(Items listed in a dataset)
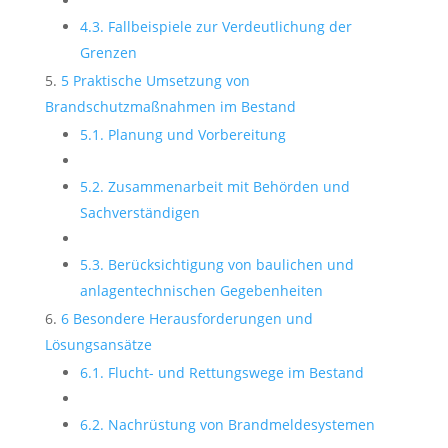
4.3. Fallbeispiele zur Verdeutlichung der
Grenzen
5 Praktische Umsetzung von
Brandschutzmaßnahmen im Bestand
5.1. Planung und Vorbereitung
5.2. Zusammenarbeit mit Behörden und
Sachverständigen
5.3. Berücksichtigung von baulichen und
anlagentechnischen Gegebenheiten
6 Besondere Herausforderungen und
Lösungsansätze
6.1. Flucht- und Rettungswege im Bestand
6.2. Nachrüstung von Brandmeldesystemen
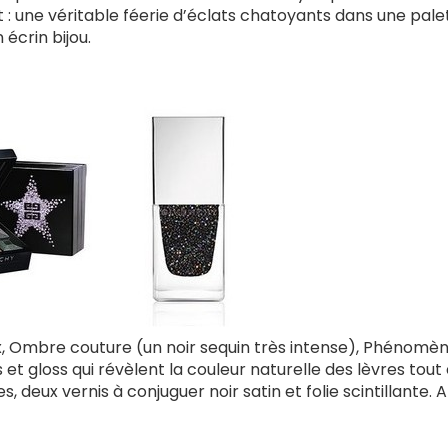
t : une véritable féerie d’éclats chatoyants dans une pale
écrin bijou.
eux, Ombre couture (un noir sequin très intense), Phénomè
s et gloss qui révèlent la couleur naturelle des lèvres tout 
 deux vernis à conjuguer noir satin et folie scintillante. A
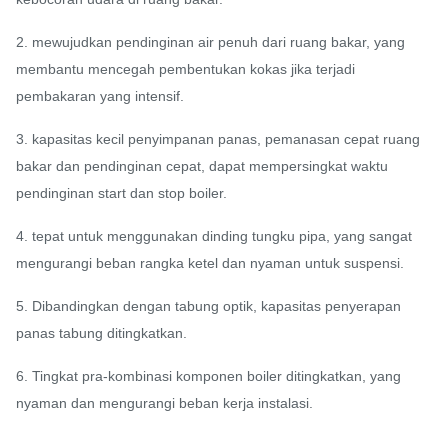
2. mewujudkan pendinginan air penuh dari ruang bakar, yang
membantu mencegah pembentukan kokas jika terjadi
pembakaran yang intensif.
3. kapasitas kecil penyimpanan panas, pemanasan cepat ruang
bakar dan pendinginan cepat, dapat mempersingkat waktu
pendinginan start dan stop boiler.
4. tepat untuk menggunakan dinding tungku pipa, yang sangat
mengurangi beban rangka ketel dan nyaman untuk suspensi.
5. Dibandingkan dengan tabung optik, kapasitas penyerapan
panas tabung ditingkatkan.
6. Tingkat pra-kombinasi komponen boiler ditingkatkan, yang
nyaman dan mengurangi beban kerja instalasi.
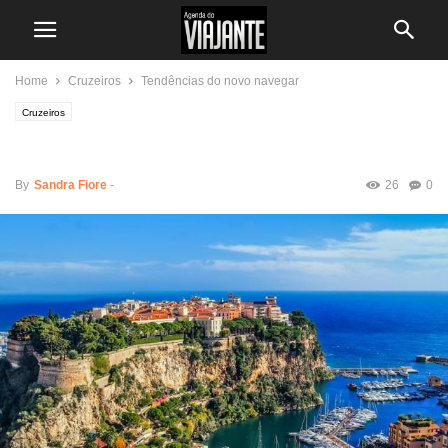
Home
Cruzeiros
Tendências do novo navegar
Cruzeiros
Tendências do novo navegar
By
Sandra Fiore
-
26
0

**EXERCISE PROMPT:** Display each line of the data where "untuk" occurs.

**EXERCISE ANSWER:**
4. tepat untuk menggunakan dinding tungku pipa, yang sangat
mengurangi beban rangka ketel dan nyaman untuk suspensi.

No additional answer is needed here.